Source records
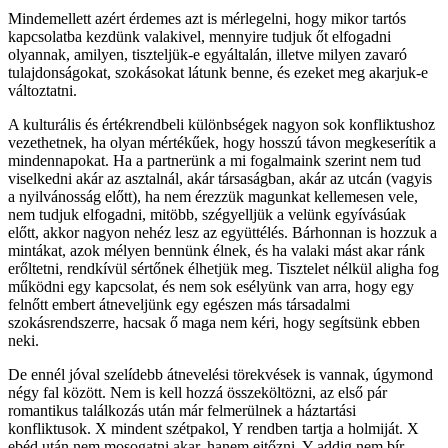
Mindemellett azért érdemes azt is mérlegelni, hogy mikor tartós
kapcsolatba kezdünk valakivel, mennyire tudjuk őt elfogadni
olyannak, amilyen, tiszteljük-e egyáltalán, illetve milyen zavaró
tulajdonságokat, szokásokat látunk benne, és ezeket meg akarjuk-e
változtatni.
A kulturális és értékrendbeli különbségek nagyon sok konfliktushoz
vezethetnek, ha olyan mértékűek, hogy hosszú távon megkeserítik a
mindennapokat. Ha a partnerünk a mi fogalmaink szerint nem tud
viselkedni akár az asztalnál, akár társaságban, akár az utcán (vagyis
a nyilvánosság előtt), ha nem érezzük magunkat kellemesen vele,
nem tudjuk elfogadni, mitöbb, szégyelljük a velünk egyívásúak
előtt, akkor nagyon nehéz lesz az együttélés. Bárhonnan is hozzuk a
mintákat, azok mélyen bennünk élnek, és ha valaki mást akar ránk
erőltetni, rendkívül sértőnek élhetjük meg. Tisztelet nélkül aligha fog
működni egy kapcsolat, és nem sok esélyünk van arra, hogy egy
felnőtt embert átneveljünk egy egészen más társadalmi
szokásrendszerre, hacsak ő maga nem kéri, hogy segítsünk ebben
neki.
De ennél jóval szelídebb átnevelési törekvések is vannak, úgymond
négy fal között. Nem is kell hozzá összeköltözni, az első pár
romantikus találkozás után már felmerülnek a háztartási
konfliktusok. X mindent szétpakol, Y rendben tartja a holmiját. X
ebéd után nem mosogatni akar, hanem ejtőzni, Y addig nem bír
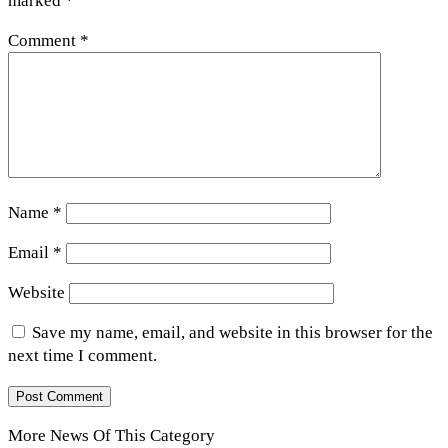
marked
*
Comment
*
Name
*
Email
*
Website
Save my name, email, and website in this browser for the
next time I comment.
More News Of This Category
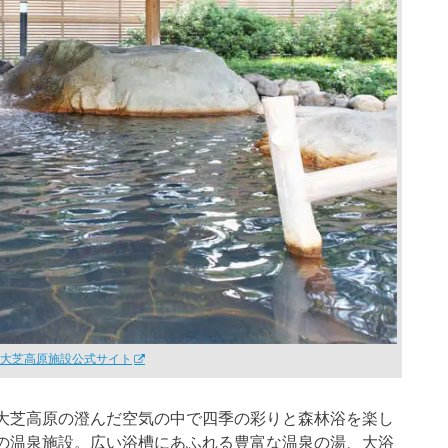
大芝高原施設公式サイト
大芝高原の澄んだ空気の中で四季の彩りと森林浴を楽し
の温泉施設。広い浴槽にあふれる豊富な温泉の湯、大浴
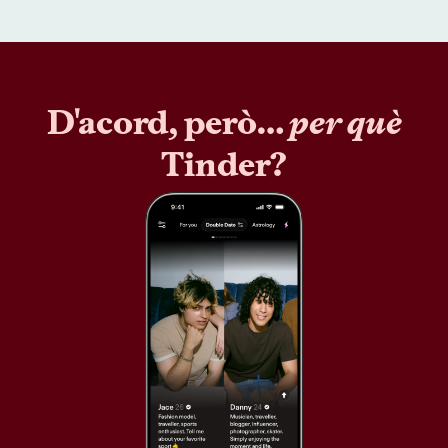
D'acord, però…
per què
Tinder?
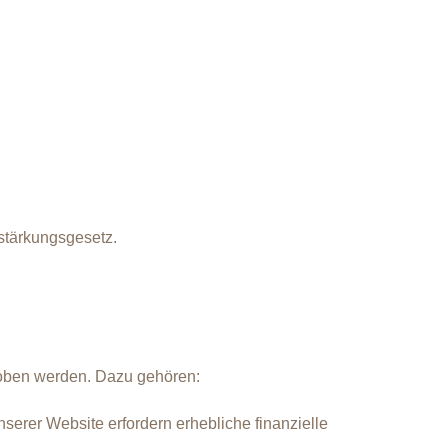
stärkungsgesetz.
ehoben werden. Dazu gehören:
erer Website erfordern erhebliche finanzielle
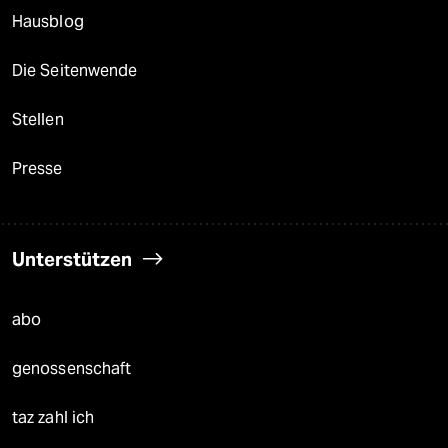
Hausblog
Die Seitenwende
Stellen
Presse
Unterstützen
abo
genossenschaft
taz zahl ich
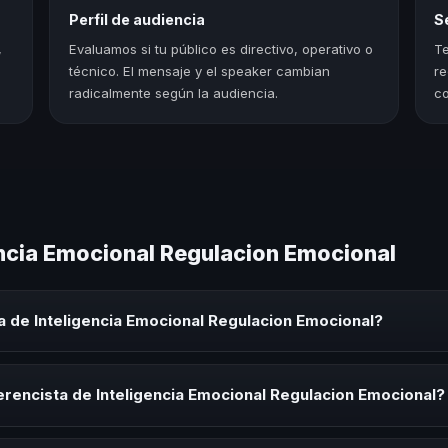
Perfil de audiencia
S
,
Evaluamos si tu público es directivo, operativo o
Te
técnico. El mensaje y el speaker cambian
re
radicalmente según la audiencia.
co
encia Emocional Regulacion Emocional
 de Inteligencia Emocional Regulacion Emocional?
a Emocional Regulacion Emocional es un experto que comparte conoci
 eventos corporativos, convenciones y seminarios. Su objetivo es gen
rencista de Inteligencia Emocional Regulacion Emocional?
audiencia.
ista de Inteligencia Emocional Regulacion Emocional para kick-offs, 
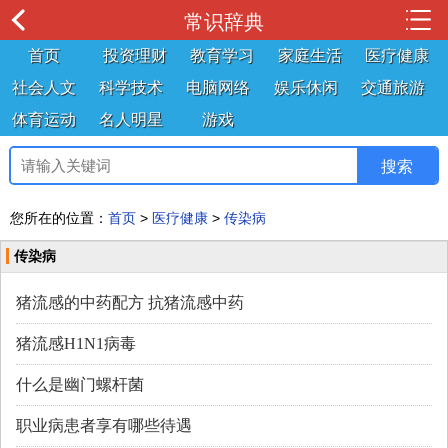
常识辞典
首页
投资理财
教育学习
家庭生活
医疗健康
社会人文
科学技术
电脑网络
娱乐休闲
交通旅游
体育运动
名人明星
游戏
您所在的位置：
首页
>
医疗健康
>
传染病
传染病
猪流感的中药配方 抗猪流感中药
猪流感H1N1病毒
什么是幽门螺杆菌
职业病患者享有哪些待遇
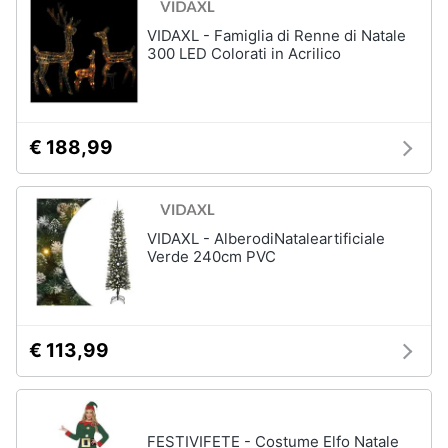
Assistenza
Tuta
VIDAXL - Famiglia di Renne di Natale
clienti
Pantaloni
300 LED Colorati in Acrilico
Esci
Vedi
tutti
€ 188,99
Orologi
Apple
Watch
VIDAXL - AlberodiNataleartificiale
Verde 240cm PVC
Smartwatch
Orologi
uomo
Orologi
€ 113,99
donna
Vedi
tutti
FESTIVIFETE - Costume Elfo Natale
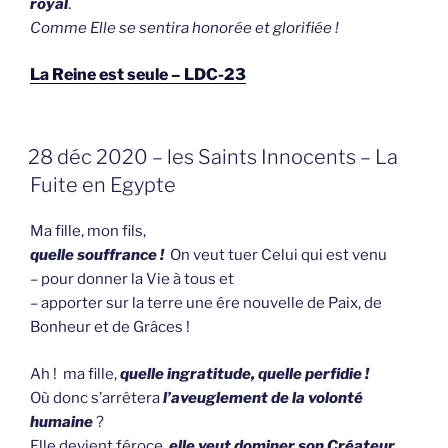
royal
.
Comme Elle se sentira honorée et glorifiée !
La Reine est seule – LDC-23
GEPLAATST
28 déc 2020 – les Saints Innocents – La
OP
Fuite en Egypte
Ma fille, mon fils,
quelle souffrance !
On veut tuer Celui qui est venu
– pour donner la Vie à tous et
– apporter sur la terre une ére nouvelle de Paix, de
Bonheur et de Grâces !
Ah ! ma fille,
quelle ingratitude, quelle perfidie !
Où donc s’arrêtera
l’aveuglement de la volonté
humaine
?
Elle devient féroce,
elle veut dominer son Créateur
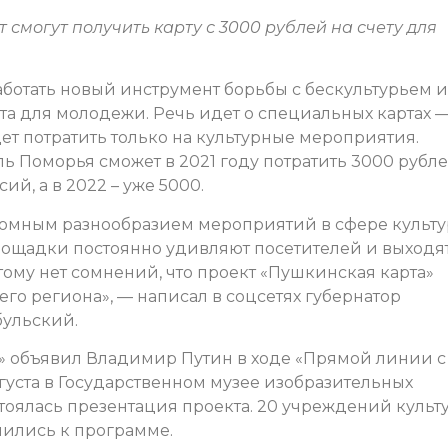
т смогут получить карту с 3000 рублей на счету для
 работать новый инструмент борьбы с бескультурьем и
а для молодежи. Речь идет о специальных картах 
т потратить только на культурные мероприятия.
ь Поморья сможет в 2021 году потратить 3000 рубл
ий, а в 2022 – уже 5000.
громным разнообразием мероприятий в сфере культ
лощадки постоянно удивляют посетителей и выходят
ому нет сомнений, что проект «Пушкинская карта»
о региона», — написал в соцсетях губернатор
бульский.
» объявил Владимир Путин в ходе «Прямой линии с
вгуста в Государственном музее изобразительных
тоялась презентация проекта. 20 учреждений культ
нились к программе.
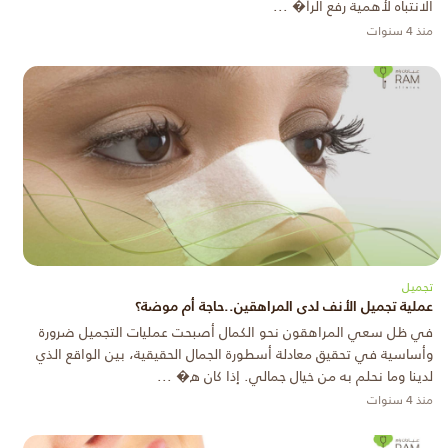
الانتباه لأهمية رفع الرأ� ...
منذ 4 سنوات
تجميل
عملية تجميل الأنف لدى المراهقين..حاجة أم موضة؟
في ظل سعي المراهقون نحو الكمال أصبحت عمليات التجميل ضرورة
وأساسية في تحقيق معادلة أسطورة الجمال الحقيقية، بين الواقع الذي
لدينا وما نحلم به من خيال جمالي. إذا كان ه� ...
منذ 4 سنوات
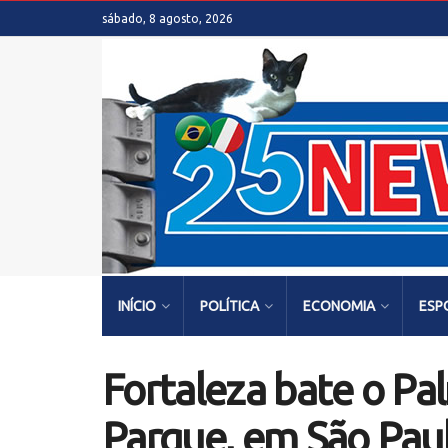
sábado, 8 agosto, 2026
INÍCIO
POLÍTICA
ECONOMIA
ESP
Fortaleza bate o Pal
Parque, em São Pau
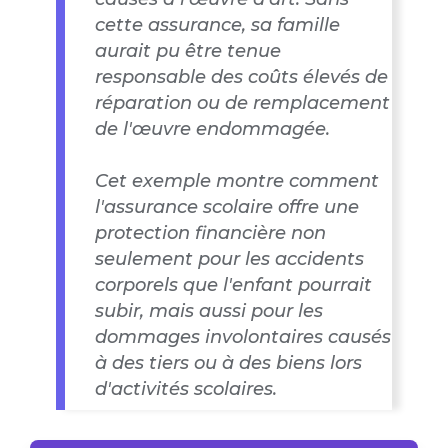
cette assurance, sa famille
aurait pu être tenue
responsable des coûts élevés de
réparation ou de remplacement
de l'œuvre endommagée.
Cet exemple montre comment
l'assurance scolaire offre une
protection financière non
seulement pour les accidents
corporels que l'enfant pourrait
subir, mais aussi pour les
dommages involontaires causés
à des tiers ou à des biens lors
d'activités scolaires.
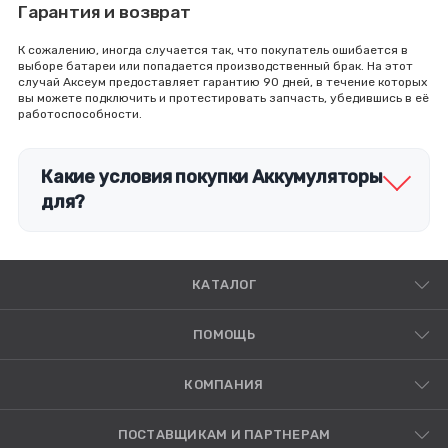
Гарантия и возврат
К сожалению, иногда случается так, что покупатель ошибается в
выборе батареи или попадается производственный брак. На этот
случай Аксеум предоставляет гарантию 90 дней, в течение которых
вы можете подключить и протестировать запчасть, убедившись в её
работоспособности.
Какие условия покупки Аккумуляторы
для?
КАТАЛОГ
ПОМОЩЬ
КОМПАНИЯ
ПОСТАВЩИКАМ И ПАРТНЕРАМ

WHAT YOU SHOULD DO:
Please write out all the data word for word, but keep every picture out.

PROBLEM SOLUTION:
Mindemellett azért érdemes azt is mérlegelni, hogy mikor tartós
kapcsolatba kezdünk valakivel, mennyire tudjuk őt elfogadni
olyannak, amilyen, tiszteljük-e egyáltalán, illetve milyen zavaró
tulajdonságokat, szokásokat látunk benne, és ezeket meg akarjuk-e
változtatni.
A kulturális és értékrendbeli különbségek nagyon sok konfliktushoz
vezethetnek, ha olyan mértékűek, hogy hosszú távon megkeserítik a
mindennapokat. Ha a partnerünk a mi fogalmaink szerint nem tud
viselkedni akár az asztalnál, akár társaságban, akár az utcán (vagyis
a nyilvánosság előtt), ha nem érezzük magunkat kellemesen vele,
nem tudjuk elfogadni, mitöbb, szégyelljük a velünk egyívásúak
előtt, akkor nagyon nehéz lesz az együttélés. Bárhonnan is hozzuk a
mintákat, azok mélyen bennünk élnek, és ha valaki mást akar ránk
erőltetni, rendkívül sértőnek élhetjük meg. Tisztelet nélkül aligha fog
működni egy kapcsolat, és nem sok esélyünk van arra, hogy egy
felnőtt embert átneveljünk egy egészen más társadalmi
szokásrendszerre, hacsak ő maga nem kéri, hogy segítsünk ebben
neki.
De ennél jóval szelídebb átnevelési törekvések is vannak, úgymond
négy fal között. Nem is kell hozzá összeköltözni, az első pár
romantikus találkozás után már felmerülnek a háztartási
konfliktusok. X mindent szétpakol, Y rendben tartja a holmiját. X
ebéd után nem mosogatni akar, hanem ejtőzni, Y addig nem bír
marked
*
Comment
*
Name
*
Email
*
Website
Save my name, email, and website in this browser for the
next time I comment.
More News Of This Category
大芝高原施設公式サイト
大芝高原の澄んだ空気の中で四季の彩りと森林浴を楽し
の温泉施設。広い浴槽にあふれる豊富な温泉の湯、大浴
D'acord, però…
per què
Tinder?
stärkungsgesetz.
ehoben werden. Dazu gehören:
erer Website erfordern erhebliche finanzielle
Hausblog
Die Seitenwende
Stellen
Presse
Unterstützen
abo
genossenschaft
taz zahl ich
Perfil de audiencia
S
,
Evaluamos si tu público es directivo, operativo o
Te
técnico. El mensaje y el speaker cambian
re
radicalmente según la audiencia.
co
encia Emocional Regulacion Emocional
 de Inteligencia Emocional Regulacion Emocional?
a Emocional Regulacion Emocional es un experto que comparte conoci
 eventos corporativos, convenciones y seminarios. Su objetivo es gen
rencista de Inteligencia Emocional Regulacion Emocional?
audiencia.
ista de Inteligencia Emocional Regulacion Emocional para kick-offs, 
常识辞典
首页
投资理财
教育学习
家庭生活
医疗健康
社会人文
科学技术
电脑网络
娱乐休闲
交通旅游
体育运动
名人明星
游戏
您所在的位置：
首页
>
医疗健康
>
传染病
传染病
猪流感的中药配方 抗猪流感中药
猪流感H1N1病毒
什么是幽门螺杆菌
职业病患者享有哪些待遇
Assistenza
Tuta
VIDAXL - Famiglia di Renne di Natale
clienti
Pantaloni
300 LED Colorati in Acrilico
Esci
Vedi
tutti
€ 188,99
Orologi
Apple
Watch
VIDAXL - AlberodiNataleartificiale
Verde 240cm PVC
Smartwatch
Orologi
uomo
Orologi
€ 113,99
donna
Vedi
tutti
FESTIVIFETE - Costume Elfo Natale
royal
.
Comme Elle se sentira honorée et glorifiée !
La Reine est seule – LDC-23
GEPLAATST
28 déc 2020 – les Saints Innocents – La
OP
Fuite en Egypte
Ma fille, mon fils,
quelle souffrance !
On veut tuer Celui qui est venu
– pour donner la Vie à tous et
– apporter sur la terre une ére nouvelle de Paix, de
Bonheur et de Grâces !
Ah ! ma fille,
quelle ingratitude, quelle perfidie !
Où donc s’arrêtera
l’aveuglement de la volonté
humaine
?
Elle devient féroce,
elle veut dominer son Créateur
т смогут получить карту с 3000 рублей на счету для
 работать новый инструмент борьбы с бескультурьем и
а для молодежи. Речь идет о специальных картах 
т потратить только на культурные мероприятия.
ь Поморья сможет в 2021 году потратить 3000 рубл
ий, а в 2022 – уже 5000.
громным разнообразием мероприятий в сфере культ
лощадки постоянно удивляют посетителей и выходят
ому нет сомнений, что проект «Пушкинская карта»
о региона», — написал в соцсетях губернатор
бульский.
» объявил Владимир Путин в ходе «Прямой линии с
вгуста в Государственном музее изобразительных
тоялась презентация проекта. 20 учреждений культ
нились к программе.
الانتباه لأهمية رفع الرأ� ...
منذ 4 سنوات
تجميل
عملية تجميل الأنف لدى المراهقين..حاجة أم موضة؟
في ظل سعي المراهقون نحو الكمال أصبحت عمليات التجميل ضرورة
وأساسية في تحقيق معادلة أسطورة الجمال الحقيقية، بين الواقع الذي
لدينا وما نحلم به من خيال جمالي. إذا كان ه� ...
منذ 4 سنوات
sábado, 8 agosto, 2026
INÍCIO
POLÍTICA
ECONOMIA
ESP
Fortaleza bate o Pal
Parque, em São Pau
cette assurance, sa famille
aurait pu être tenue
responsable des coûts élevés de
réparation ou de remplacement
de l'œuvre endommagée.
Cet exemple montre comment
l'assurance scolaire offre une
protection financière non
seulement pour les accidents
corporels que l'enfant pourrait
subir, mais aussi pour les
dommages involontaires causés
à des tiers ou à des biens lors
d'activités scolaires.
Гарантия и возврат
К сожалению, иногда случается так, что покупатель ошибается в
выборе батареи или попадается производственный брак. На этот
случай Аксеум предоставляет гарантию 90 дней, в течение которых
вы можете подключить и протестировать запчасть, убедившись в её
работоспособности.
Какие условия покупки Аккумуляторы
для?
КАТАЛОГ
ПОМОЩЬ
КОМПАНИЯ
ПОСТАВЩИКАМ И ПАРТНЕРАМ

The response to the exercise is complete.